Passos se aproximam de nós – começo a suar frio imaginando Leon Serato e sua faca. Dois garotos de Serpas surgem do meio das árvores à nossa direita e param quando veem o estado de Charles, mas dão as costas, seguindo para o portão. Não os condenamos por isso, eles não tem obrigação de nos ajudar e devem estar tão acabados quanto nós.

Voltamos a andar, num ritmo mais rápido, fazendo paradas mais constantes e mais curtas. Olho meu relógio, falta exatamente uma hora para o portão ser aberto e ainda não vemos nenhuma parte da cerca. Eu me lembro desse trecho quando passamos por ele no primeiro dia, e levando em conta a situação de Charles, não chegaremos a tempo nunca.

– Ainda temos uma hora. Charles, você consegue andar sem parar a partir de agora?

– Conseguirei, Pedro.

– Certo, então não vamos mais parar.

Ao longe podemos ver grupos de Renegados indo para a mesma direção. Após vinte minutos avistamos a cobertura das torres na Praça Neutra e uma parte da cerca.
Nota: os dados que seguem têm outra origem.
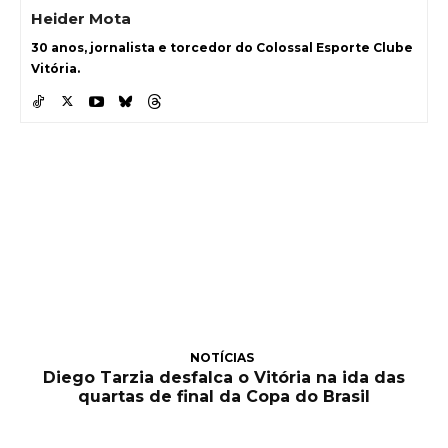
Heider Mota
30 anos, jornalista e torcedor do Colossal Esporte Clube
Vitória.
NOTÍCIAS
Diego Tarzia desfalca o Vitória na ida das
quartas de final da Copa do Brasil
Faltando vinte minutos para os portões serem abertos, avistamos finalmente a guarita e um sentimento intenso de ansiedade recai sobre mim, trazendo-me um desejo quase incontrolável de sair correndo o máximo que eu puder para chegar lá – mas é claro que não farei isso, Charles está bem do meu lado, pendurado no meu ombro, visivelmente aguentando para não cair. Sei que ele está aguentando muito mais por nós do que por ele mesmo.

Dez minutos... sete... cinco. Faltando exatamente três minutos para as seis da tarde chegamos em frente ao portão, com guardas armados do outro lado. Um sentimento intenso de vitória toma conta de nós – o sentimos quando nos entreolhamos.

– Charles, você conseguiu!

– Não, Pedro, vocês conseguiram. Obrigado!

Meus olhos percorrem os grupos de Renegados que nos cercam. Magros, trêmulos, abatidos, machucados, sujos – estamos todos acabados e destruídos. Há alguns com curativos mais feios do que o de Charles. Um Renegado, pelo modo como sua mão está envolvida em uma camisa, perdeu alguns dedos.